Today we had a chance to meet with U of Iowa's top pediatric neurologist. At our last eye appointment, our specialist, Dr. Drack, recommended that we get a fresh perspective from Dr. Matthews. Jude last saw Dr. Matthews when he was 18 months old and admitted for a video EEG. Since then, we focused on his seizure control and have not had a seizure in four years and been off anti-seizure meds for 2 years. Dr. Drack thought it was time for a recheck.
Jude is doing so well. He is in a regular kindergarten class, and with accommodations/modifications for his vision impairment, he is on-track developmentally with his peers. He knows all his colors, numbers and letters by symbol and word. He is learning to write and read. So on this trip, we found ourselves in the exact exam room from 4 1/2 years ago when this journey started. There was a child size chalk board on the wall, and Jude just started writing out numbers 1-20. Then he wrote out to 100 by 10s. He was writing names and drawing stick people and a whale :-) We have come so far since the first time we were in this room.

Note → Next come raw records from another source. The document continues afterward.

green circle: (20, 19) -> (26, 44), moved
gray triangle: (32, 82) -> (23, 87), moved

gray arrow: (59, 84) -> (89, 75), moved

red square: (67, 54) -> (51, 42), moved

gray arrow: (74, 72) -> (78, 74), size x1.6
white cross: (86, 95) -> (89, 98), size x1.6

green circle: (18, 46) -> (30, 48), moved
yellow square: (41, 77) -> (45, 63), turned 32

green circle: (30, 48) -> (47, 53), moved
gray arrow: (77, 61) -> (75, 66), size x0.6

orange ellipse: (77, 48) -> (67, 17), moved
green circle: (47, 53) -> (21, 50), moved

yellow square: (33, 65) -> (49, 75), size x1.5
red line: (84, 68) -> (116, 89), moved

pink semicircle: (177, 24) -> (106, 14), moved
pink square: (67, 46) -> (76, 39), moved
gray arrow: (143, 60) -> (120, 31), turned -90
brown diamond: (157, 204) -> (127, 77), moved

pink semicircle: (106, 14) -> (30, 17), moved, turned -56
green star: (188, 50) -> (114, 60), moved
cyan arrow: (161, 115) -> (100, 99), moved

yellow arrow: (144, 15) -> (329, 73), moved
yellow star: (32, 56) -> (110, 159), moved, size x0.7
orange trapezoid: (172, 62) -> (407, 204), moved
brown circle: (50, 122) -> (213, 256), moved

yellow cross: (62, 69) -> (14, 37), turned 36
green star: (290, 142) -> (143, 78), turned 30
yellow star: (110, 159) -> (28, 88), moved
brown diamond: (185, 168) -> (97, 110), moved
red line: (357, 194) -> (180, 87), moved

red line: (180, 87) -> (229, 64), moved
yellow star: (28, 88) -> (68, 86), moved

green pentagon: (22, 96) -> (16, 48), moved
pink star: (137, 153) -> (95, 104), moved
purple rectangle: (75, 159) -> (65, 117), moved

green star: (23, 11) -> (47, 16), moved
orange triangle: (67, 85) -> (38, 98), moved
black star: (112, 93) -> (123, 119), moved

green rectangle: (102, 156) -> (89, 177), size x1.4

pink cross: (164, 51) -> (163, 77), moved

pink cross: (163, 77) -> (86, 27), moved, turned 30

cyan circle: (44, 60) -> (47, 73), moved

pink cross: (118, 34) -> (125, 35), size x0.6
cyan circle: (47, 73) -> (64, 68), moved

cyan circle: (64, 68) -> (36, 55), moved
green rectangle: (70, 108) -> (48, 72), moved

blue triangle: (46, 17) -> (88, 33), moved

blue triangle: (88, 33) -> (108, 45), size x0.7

Dr. Matthews came in and talked to Jude. I love when doctors talk to the kids and not just the parents. Jude answered all her questions and really wanted to talk about his new baby sister, Anna. She had him do some physical tests including some with balance and coordination. She remarked at how well he was doing. She asked our reason for coming. Sarah said, "We wanted to see if there wasn't something obvious we were overlooking that could cause more health problems later...you know, obvious to a pediatric neurologist." She smiled and said there was nothing obvious to do further neurological tests on Jude. I told her how a lot of his progress happened when we weaned him off his anti-seizure medicine called Keppra. She said, "That's not suppose to happen..." She also said they give children Keppra because it's not suppose to interfere with cognitive ability. She then followed up with a somewhat shocking side note that the type of seizures Jude had (myoclonic seizures) typically don't just get outgrown. But they have stopped. She then said the only two things we know for sure is that Jude's vision is impaired because of his optic nerve and that he has a history of seizures. She rounded it out by stating he's doing "too well" for her to think anything else is wrong neurologically. She doesn't believe Jude has any cognitive deficits and she won't need to see us again unless things significantly change.
Chris and I thanked her over and over--and got right out of there before anyone changed their minds and wanted to poke, prod and x-ray Jude. Back in the car, we counted, and today was our 44th trip to the University of Iowa Hospitals & Clinics for Jude in 4 1/2 years. We go back next month to see Dr. Drack and we are anxious to hear what she thinks during this visit.
Thank you all for your prayers, love and concern for Jude.